Patil Rupali, Karandikar Ramesh
Department of Electronics and Telecommunication, Rajiv Gandhi Institute of Technology, Mumbai 400053, India.
Deparment of Electronics and Telecommunications, K. J. Somaiya College of Engineering, Mumbai 400077, India.
J Electrocardiol. 2018 Jul-Aug;51(4):707-713. doi: 10.1016/j.jelectrocard.2018.05.003. Epub 2018 May 25.
Electrocardiograms (ECGs) are routinely recorded and stored in a variety of paper or scanned image format. Current ECG recording machines record ECG on graph paper, also it provides digitized ECG signal along with automated cardiovascular diagnosis (CVD). However, such recording machines cannot analyse preserved paper ECG records as it requires input in terms of digitized signal. Therefore, it is important to extract ECG signal from these preserved paper ECG records using digitization method. There are different paper degradations that adversely affect digitization process. The purpose of this work is to perform an image enhancement and digitization of the degraded ECG images to extract continuous ECG signal.
In this paper, we propose entropy-based bit plane slicing (EBPS) algorithm in which pre-processing is done using dominant color detection and local bit plane slicing. Maximum entropy based adaptive bit plane selection is applied to the pre-processed image. Discontinuous ECG correction (DECGC) is then done to produce continuous ECG signal.

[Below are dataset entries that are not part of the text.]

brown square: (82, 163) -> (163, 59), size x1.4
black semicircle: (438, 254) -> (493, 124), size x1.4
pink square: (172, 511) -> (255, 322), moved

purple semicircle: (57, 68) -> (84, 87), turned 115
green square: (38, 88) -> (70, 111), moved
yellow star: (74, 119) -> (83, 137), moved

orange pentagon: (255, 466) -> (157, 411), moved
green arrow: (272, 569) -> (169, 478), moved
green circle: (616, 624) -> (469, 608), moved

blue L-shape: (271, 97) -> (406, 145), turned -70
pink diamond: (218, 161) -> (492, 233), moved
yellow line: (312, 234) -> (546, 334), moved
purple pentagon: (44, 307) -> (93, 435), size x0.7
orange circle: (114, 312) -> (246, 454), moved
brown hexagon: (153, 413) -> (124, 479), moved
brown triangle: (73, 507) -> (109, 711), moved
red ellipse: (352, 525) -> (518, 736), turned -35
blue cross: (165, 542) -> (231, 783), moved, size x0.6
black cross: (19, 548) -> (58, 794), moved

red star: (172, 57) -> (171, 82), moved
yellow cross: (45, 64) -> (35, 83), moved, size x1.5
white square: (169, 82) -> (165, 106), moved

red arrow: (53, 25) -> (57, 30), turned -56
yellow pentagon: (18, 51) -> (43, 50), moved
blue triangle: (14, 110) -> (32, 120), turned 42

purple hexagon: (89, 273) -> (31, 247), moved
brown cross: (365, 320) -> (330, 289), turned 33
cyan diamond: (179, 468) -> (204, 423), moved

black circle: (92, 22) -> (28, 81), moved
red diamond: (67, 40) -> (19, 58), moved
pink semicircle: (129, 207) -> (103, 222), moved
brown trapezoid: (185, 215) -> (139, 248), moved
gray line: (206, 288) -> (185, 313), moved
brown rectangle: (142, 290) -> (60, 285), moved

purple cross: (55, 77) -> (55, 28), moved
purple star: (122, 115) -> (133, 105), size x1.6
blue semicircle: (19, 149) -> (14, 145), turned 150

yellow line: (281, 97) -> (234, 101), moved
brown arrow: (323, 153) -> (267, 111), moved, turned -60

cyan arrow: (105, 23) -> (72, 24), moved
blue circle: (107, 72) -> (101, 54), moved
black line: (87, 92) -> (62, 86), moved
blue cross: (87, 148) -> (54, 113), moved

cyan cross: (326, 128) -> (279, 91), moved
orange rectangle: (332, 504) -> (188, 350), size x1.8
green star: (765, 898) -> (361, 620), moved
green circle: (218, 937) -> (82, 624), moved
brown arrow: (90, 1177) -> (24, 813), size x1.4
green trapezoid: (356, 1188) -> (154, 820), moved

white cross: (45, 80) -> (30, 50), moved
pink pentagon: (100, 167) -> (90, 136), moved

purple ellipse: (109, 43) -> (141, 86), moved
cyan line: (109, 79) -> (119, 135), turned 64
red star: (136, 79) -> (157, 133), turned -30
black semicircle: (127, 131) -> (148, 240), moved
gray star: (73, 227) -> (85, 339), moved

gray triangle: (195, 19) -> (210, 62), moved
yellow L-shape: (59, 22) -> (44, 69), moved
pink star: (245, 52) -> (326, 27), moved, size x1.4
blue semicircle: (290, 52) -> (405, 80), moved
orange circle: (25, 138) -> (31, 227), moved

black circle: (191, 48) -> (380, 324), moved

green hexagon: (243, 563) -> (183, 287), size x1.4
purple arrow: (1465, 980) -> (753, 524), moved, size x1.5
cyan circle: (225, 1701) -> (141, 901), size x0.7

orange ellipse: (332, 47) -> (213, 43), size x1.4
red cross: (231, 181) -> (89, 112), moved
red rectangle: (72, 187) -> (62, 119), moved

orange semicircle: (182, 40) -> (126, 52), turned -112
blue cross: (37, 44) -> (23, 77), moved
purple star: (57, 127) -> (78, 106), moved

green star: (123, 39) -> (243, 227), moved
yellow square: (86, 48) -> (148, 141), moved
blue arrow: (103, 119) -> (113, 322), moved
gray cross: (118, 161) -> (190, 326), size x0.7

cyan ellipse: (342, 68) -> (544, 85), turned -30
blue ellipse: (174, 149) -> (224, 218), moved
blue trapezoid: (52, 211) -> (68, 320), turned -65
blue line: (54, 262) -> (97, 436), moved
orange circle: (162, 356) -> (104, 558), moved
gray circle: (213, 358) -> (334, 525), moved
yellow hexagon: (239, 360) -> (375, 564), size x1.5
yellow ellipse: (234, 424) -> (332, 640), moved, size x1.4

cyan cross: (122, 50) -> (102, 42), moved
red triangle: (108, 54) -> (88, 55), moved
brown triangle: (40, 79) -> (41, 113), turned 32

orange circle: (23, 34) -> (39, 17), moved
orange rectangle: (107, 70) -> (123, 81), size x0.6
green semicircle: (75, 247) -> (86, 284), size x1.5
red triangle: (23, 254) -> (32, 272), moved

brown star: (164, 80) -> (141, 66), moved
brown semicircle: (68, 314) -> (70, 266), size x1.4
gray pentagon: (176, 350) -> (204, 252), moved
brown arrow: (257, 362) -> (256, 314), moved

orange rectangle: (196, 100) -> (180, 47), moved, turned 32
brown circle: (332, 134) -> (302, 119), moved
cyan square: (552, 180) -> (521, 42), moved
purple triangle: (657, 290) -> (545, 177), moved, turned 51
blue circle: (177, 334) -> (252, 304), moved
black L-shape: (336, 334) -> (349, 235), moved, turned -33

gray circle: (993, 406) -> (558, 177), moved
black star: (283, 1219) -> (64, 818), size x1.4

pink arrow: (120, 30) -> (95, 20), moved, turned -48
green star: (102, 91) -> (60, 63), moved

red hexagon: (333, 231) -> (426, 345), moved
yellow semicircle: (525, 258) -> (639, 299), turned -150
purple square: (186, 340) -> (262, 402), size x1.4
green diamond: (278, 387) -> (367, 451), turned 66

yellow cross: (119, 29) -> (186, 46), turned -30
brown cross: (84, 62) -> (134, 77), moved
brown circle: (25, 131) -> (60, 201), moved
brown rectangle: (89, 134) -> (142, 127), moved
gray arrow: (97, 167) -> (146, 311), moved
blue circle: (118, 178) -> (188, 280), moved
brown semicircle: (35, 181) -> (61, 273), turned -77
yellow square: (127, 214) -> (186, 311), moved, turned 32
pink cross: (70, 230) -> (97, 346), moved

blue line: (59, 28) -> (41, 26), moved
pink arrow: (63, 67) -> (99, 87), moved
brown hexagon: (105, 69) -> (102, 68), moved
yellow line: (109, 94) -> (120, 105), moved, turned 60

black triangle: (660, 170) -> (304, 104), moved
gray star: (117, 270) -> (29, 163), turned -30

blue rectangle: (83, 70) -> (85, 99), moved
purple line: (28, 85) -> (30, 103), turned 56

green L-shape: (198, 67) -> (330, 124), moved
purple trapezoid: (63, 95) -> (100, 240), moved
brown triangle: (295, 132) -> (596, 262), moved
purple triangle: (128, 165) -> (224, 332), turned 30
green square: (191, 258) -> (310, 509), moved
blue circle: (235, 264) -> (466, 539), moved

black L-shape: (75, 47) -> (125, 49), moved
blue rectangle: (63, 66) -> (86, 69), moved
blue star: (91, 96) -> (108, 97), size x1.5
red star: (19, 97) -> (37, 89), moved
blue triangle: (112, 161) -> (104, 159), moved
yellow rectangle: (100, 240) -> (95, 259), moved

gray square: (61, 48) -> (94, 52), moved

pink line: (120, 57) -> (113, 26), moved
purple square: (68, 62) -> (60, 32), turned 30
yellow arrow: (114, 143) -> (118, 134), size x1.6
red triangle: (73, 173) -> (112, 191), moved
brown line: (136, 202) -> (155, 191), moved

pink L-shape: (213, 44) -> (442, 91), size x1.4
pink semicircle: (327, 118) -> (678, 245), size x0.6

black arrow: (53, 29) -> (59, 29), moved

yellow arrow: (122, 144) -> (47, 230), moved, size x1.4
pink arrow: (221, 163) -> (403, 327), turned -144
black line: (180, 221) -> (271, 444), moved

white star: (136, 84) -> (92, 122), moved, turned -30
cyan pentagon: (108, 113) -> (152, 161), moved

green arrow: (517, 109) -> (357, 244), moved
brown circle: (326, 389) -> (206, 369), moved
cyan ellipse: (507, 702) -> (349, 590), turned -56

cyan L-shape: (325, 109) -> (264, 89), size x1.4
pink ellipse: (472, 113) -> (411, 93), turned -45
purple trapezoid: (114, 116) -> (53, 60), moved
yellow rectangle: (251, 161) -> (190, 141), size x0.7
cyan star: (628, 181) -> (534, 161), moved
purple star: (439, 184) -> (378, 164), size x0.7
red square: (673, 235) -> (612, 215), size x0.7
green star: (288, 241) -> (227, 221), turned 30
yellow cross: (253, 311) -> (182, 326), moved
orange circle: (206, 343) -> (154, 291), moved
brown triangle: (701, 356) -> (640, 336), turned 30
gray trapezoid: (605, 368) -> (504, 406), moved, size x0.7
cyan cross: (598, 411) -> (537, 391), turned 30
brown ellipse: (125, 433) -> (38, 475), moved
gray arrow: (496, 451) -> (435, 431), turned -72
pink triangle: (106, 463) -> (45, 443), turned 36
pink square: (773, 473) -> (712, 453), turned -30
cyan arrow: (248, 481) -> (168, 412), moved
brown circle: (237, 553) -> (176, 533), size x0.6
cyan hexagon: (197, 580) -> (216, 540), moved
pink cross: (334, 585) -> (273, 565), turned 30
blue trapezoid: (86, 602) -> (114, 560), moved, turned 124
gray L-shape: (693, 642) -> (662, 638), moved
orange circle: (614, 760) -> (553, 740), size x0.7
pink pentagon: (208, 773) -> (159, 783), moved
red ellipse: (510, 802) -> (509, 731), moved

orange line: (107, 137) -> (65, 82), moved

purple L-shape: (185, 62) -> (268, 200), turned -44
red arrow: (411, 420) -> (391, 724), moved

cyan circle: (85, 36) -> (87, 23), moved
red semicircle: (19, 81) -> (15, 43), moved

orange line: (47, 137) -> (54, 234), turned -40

The algorithm is tested on 836 different degraded paper ECG records obtained from various diagnostic centers. After analysis with 101 known ground truth ECG signals the accuracy, sensitivity, specificity and overall F-measure of ECG is 99.42%, 99.69%, 99.81% and 99.26% respectively. The RMS error and correlation between the extracted digitized signal and ground truth for 101 cases is 0.040 and 99.89% respectively.
The EBPS method is able to remove all types of degradation in paper ECG records to generate a uniform digitized signal. Instead of manual measurement and prediction from archived paper ECG records, automated prediction (using already existing cardiovascular diagnosis software) is possible with the help of extracted digitized signal obtained using proposed digitization method, which will also help retrospective cardiovascular analysis.
心电图(ECG)通常以各种纸质或扫描图像格式进行记录和存储。当前的心电图记录机器在方格纸上记录心电图,同时还提供数字化心电图信号以及自动心血管诊断(CVD)。然而,此类记录机器无法分析保存的纸质心电图记录,因为它需要数字化信号形式的输入。因此,使用数字化方法从这些保存的纸质心电图记录中提取心电图信号很重要。存在不同的纸张退化情况,会对数字化过程产生不利影响。这项工作的目的是对退化的心电图图像进行图像增强和数字化,以提取连续的心电图信号。
在本文中,我们提出了基于熵的位平面切片(EBPS)算法,其中预处理使用主颜色检测和局部位平面切片来完成。基于最大熵的自适应位平面选择应用于预处理后的图像。然后进行不连续心电图校正(DECGC)以产生连续的心电图信号。
该算法在从各个诊断中心获得的836份不同的退化纸质心电图记录上进行了测试。在与101个已知的真实心电图信号进行分析后,心电图的准确性、敏感性、特异性和总体F值分别为99.42%、99.69%、99.81%和99.26%。101例提取的数字化信号与真实信号之间的均方根误差和相关性分别为0.040和99.89%。
EBPS方法能够消除纸质心电图记录中的所有类型退化,以生成统一的数字化信号。借助所提出的数字化方法获得的提取数字化信号,无需对存档的纸质心电图记录进行手动测量和预测,就可以进行自动预测(使用现有的心血管诊断软件),这也将有助于回顾性心血管分析。